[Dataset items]
━━━━━━
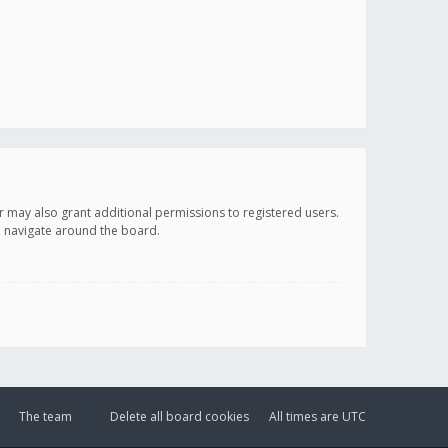
r may also grant additional permissions to registered users.
ou navigate around the board.
The team
Delete all board cookies
All times are
UTC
━━━━━━
Could you set down every record above exactly as written, leaving out the pictures?

r may also grant additional permissions to registered users.
ou navigate around the board.
The team
Delete all board cookies
All times are
UTC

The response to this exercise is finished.